**Information provided**
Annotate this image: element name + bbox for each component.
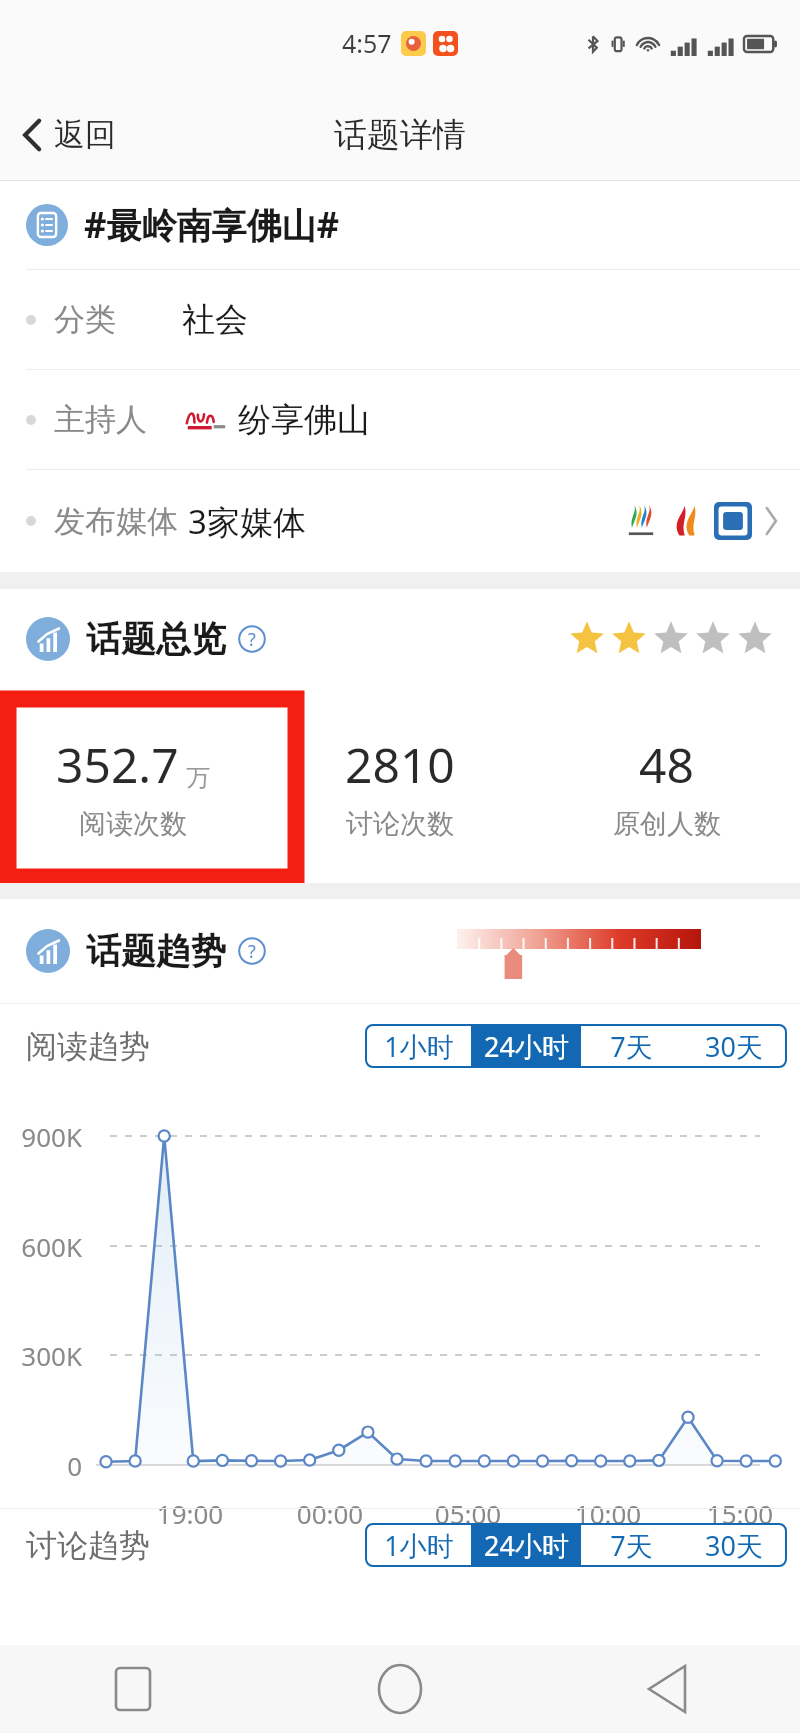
button[interactable]: 返回 [0, 88, 134, 181]
staticText: 万 [186, 763, 210, 793]
button[interactable]: 24小时 [471, 1524, 581, 1566]
staticText: 7天 [610, 1028, 653, 1065]
staticText: 社会 [182, 299, 248, 341]
staticText: 0 [0, 1448, 82, 1483]
staticText: 30天 [705, 1028, 763, 1065]
staticText: 19:00 [145, 1496, 235, 1531]
staticText: 30天 [705, 1527, 763, 1564]
staticText: 15:00 [695, 1496, 785, 1531]
staticText: 讨论趋势 [26, 1526, 150, 1565]
staticText: 返回 [54, 115, 116, 154]
button[interactable]: 1小时 [366, 1025, 471, 1067]
staticText: 3家媒体 [188, 499, 306, 544]
staticText: 话题总览 [86, 617, 226, 661]
staticText: 阅读次数 [79, 807, 187, 841]
button[interactable]: Home [266, 1645, 533, 1733]
staticText: 4:57 [342, 26, 392, 60]
button[interactable]: 48 [533, 689, 800, 883]
staticText: 讨论次数 [346, 807, 454, 841]
staticText: 00:00 [285, 1496, 375, 1531]
button[interactable]: 帮助说明 [238, 625, 266, 653]
staticText: 24小时 [484, 1527, 569, 1564]
staticText: 话题趋势 [86, 929, 226, 973]
staticText: 352.7 [56, 732, 179, 797]
staticText: ? [248, 939, 256, 964]
button[interactable]: #最岭南享佛山# [0, 181, 800, 269]
button[interactable]: 2810 [266, 689, 533, 883]
staticText: 原创人数 [613, 807, 721, 841]
staticText: #最岭南享佛山# [84, 201, 340, 249]
staticText: 10:00 [563, 1496, 653, 1531]
staticText: 话题详情 [334, 114, 466, 156]
button[interactable]: 30天 [681, 1025, 786, 1067]
staticText: 1小时 [384, 1527, 454, 1564]
staticText: 900K [0, 1119, 82, 1154]
button[interactable]: 主持人 [0, 370, 800, 469]
button[interactable]: Recent apps [0, 1645, 266, 1733]
staticText: 24小时 [484, 1028, 569, 1065]
staticText: 7天 [610, 1527, 653, 1564]
staticText: 纷享佛山 [238, 399, 370, 441]
button[interactable]: 1小时 [366, 1524, 471, 1566]
staticText: 阅读趋势 [26, 1027, 150, 1066]
button[interactable]: 帮助说明 [238, 937, 266, 965]
button[interactable]: Back [533, 1645, 800, 1733]
button[interactable]: 7天 [581, 1025, 681, 1067]
staticText: 发布媒体 [54, 502, 178, 541]
button[interactable]: 发布媒体 [0, 470, 800, 572]
staticText: 48 [639, 732, 694, 797]
button[interactable]: 24小时 [471, 1025, 581, 1067]
staticText: 05:00 [423, 1496, 513, 1531]
staticText: 2810 [345, 732, 455, 797]
staticText: 1小时 [384, 1028, 454, 1065]
button[interactable]: 30天 [681, 1524, 786, 1566]
staticText: 300K [0, 1338, 82, 1373]
staticText: 600K [0, 1229, 82, 1264]
button[interactable]: 352.7 [0, 689, 266, 883]
staticText: ? [248, 627, 256, 652]
button[interactable]: 7天 [581, 1524, 681, 1566]
staticText: 主持人 [54, 400, 147, 439]
button[interactable]: 分类 [0, 270, 800, 369]
staticText: 分类 [54, 300, 116, 339]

**How to complete this task**
Could you restate each record word for word, keeping the pictures out?

**Response area**
Annotate this image: element name + bbox for each component.
button[interactable]: 返回 [0, 88, 134, 181]
staticText: 万 [186, 763, 210, 793]
button[interactable]: 24小时 [471, 1524, 581, 1566]
staticText: 7天 [610, 1028, 653, 1065]
staticText: 社会 [182, 299, 248, 341]
staticText: 0 [0, 1448, 82, 1483]
staticText: 30天 [705, 1028, 763, 1065]
staticText: 19:00 [145, 1496, 235, 1531]
staticText: 30天 [705, 1527, 763, 1564]
staticText: 15:00 [695, 1496, 785, 1531]
staticText: 讨论趋势 [26, 1526, 150, 1565]
staticText: 返回 [54, 115, 116, 154]
button[interactable]: 1小时 [366, 1025, 471, 1067]
staticText: 3家媒体 [188, 499, 306, 544]
staticText: 话题总览 [86, 617, 226, 661]
staticText: 阅读次数 [79, 807, 187, 841]
button[interactable]: Home [266, 1645, 533, 1733]
staticText: 4:57 [342, 26, 392, 60]
button[interactable]: 48 [533, 689, 800, 883]
staticText: 讨论次数 [346, 807, 454, 841]
staticText: 00:00 [285, 1496, 375, 1531]
button[interactable]: 帮助说明 [238, 625, 266, 653]
staticText: 24小时 [484, 1527, 569, 1564]
staticText: 话题趋势 [86, 929, 226, 973]
staticText: 352.7 [56, 732, 179, 797]
staticText: ? [248, 939, 256, 964]
button[interactable]: #最岭南享佛山# [0, 181, 800, 269]
button[interactable]: 2810 [266, 689, 533, 883]
staticText: 原创人数 [613, 807, 721, 841]
staticText: #最岭南享佛山# [84, 201, 340, 249]
staticText: 10:00 [563, 1496, 653, 1531]
staticText: 话题详情 [334, 114, 466, 156]
button[interactable]: 30天 [681, 1025, 786, 1067]
staticText: 1小时 [384, 1527, 454, 1564]
staticText: 900K [0, 1119, 82, 1154]
button[interactable]: 主持人 [0, 370, 800, 469]
button[interactable]: Recent apps [0, 1645, 266, 1733]
staticText: 24小时 [484, 1028, 569, 1065]
staticText: 7天 [610, 1527, 653, 1564]
staticText: 纷享佛山 [238, 399, 370, 441]
button[interactable]: 1小时 [366, 1524, 471, 1566]
staticText: 阅读趋势 [26, 1027, 150, 1066]
button[interactable]: 帮助说明 [238, 937, 266, 965]
button[interactable]: Back [533, 1645, 800, 1733]
button[interactable]: 7天 [581, 1025, 681, 1067]
staticText: 发布媒体 [54, 502, 178, 541]
button[interactable]: 发布媒体 [0, 470, 800, 572]
staticText: 48 [639, 732, 694, 797]
button[interactable]: 24小时 [471, 1025, 581, 1067]
staticText: 05:00 [423, 1496, 513, 1531]
staticText: 2810 [345, 732, 455, 797]
staticText: 1小时 [384, 1028, 454, 1065]
button[interactable]: 30天 [681, 1524, 786, 1566]
staticText: 300K [0, 1338, 82, 1373]
staticText: 600K [0, 1229, 82, 1264]
button[interactable]: 352.7 [0, 689, 266, 883]
staticText: ? [248, 627, 256, 652]
button[interactable]: 7天 [581, 1524, 681, 1566]
staticText: 主持人 [54, 400, 147, 439]
button[interactable]: 分类 [0, 270, 800, 369]
staticText: 分类 [54, 300, 116, 339]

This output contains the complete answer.